By Susan Brinkmann, OCDS
Staff Journalist
Anyone wondering why Comedy Central seems to be so anti-Christian need only listen to a strange interview on National Public Radio (NPR) with one of the show’s correspondents who who reveals it was like to be raised by a Wiccan and atheist while attending a “progressive” Catholic school and calls mocking the Church “pure joy.”
In a shocking expose of anti-Catholicism and the ravages of cafeteria-Catholicism, Comedy Central’s Samantha Bee told NPR radio host Terry Gross that she loves to mock the Church.
“I’m a lapsed Catholic, Terry, a terribly lapsed Catholic,” Bee says. “So it is joyful for me to do that. That is pure pleasure for me, I will say.”

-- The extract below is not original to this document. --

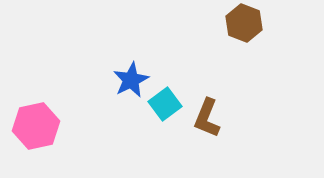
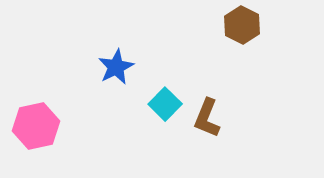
brown hexagon: moved 2 px left, 2 px down; rotated 6 degrees clockwise
blue star: moved 15 px left, 13 px up
cyan square: rotated 8 degrees counterclockwise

She goes on to talk about her newly published memoir in which she details the kind of “progressive Catholic school” she attended.
“ . . . (W)e had to take a religion course, of course. But it wasn’t just our religion. It was quite inclusive and we didn’t have to do — we didn’t wear uniforms and we had to go to church occasionally but it wasn’t a huge part of our curriculum. And we didn’t have big gory Jesuses everywhere. They were monochromatic so you couldn’t see the blood dripping from the wounds of Jesus.”
She goes on to say that the Jesuses pictured in her school looked more like movie star Kris Kristofferson, which is why she and many other girls in her school had a crush on Him.
“It caused, in my family, conflict because my mother is Wiccan and she became very concerned about me and my love for Jesus,” Bee continues. “ . . . (S)he did become concerned about my kind of . . . my obsession with him, and I did have some, I did have, I didn’t really have like, rock posters in my bedroom. I had Jesus — a big Jesus above my bed. . . . And she found it really repellent.”
After telling Gross that her father was a complete atheist, she said her mother tried to cure her of her crush on Jesus by introducing her to “some other stuff” such as taking her to a Wiccan “mass” which she admitted was “just horrible for me.”
Even though Wicca was very important to her mother, Bee found it “satanic.”
“It was just the people sort of looked vaguely — it was just too counterculture for me,” Bee said. “But she, you know, she made me go and attend some rituals and it was terrifying. I found it just terrifying.”
She claims to have felt sorry for her mother while growing up “because I was so into Jesus . . . I thought oh, this poor lamb of God. She doesn’t understand. She just doesn’t get it.”
She concludes the interview by making the bizarre claim that “being a child of Wicca has not affected me negatively.”